Description of the task: Every line in the data below has to be repeated exactly; no picture belongs in the result.
.....
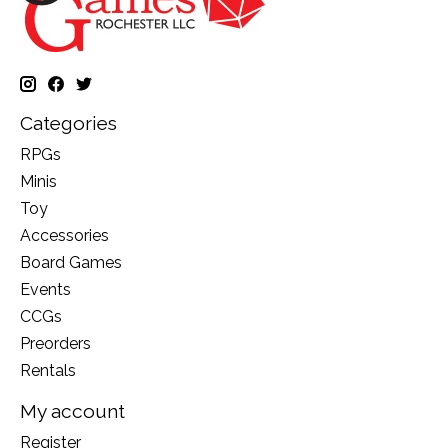
Categories
RPGs
Minis
Toy
Accessories
Board Games
Events
CCGs
Preorders
Rentals
My account
Register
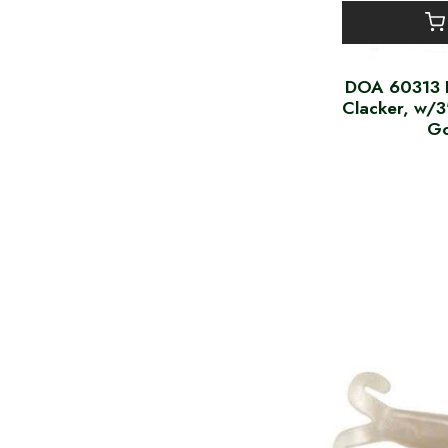
DOA 60313 
Clacker, w/3
Go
.....
Result of this exercise:
Categories
RPGs
Minis
Toy
Accessories
Board Games
Events
CCGs
Preorders
Rentals
My account
Register
DOA 60313 
Clacker, w/3
Go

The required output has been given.